:: Data for the task

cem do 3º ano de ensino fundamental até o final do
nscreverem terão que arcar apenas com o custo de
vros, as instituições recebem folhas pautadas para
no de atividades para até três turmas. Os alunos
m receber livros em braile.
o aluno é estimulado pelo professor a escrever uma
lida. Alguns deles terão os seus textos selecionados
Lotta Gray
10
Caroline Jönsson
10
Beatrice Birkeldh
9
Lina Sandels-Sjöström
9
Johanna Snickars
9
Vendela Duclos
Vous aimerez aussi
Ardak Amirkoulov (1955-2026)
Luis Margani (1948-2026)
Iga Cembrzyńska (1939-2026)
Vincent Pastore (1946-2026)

::::
:: Data for the task

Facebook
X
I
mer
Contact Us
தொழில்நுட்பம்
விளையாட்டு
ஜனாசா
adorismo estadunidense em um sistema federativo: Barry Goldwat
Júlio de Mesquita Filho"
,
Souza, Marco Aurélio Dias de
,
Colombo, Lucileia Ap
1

::::
:: Data for the task

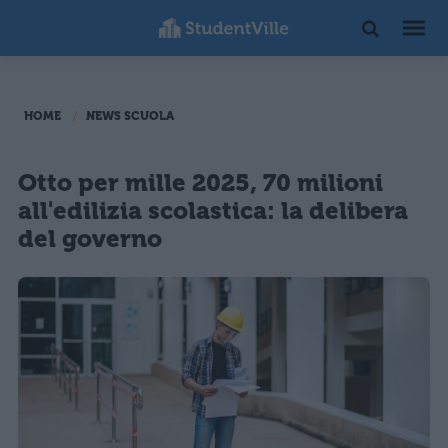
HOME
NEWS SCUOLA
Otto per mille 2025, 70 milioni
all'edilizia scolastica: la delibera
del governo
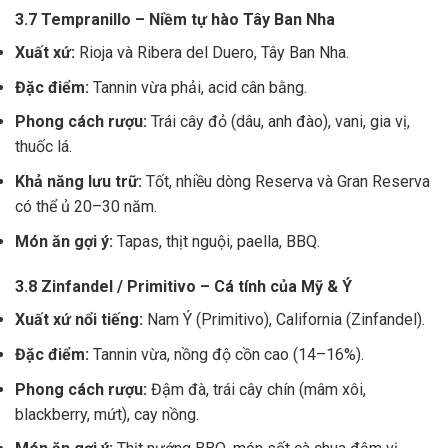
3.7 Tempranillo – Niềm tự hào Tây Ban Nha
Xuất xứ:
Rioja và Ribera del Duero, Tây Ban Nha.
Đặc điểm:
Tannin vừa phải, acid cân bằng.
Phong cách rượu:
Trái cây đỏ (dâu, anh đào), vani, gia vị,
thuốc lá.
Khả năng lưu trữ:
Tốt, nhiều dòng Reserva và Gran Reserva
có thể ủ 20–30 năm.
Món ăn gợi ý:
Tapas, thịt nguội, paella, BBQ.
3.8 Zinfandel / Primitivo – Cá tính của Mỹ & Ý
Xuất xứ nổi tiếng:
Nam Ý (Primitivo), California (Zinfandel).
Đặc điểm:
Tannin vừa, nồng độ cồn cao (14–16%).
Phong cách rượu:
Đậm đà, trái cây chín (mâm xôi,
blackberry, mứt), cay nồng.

::::

**What to produce:** Those lines above that contain the string "Primitivo" should be returned.

**Result for this task:**
3.8 Zinfandel / Primitivo – Cá tính của Mỹ & Ý
Nam Ý (Primitivo), California (Zinfandel).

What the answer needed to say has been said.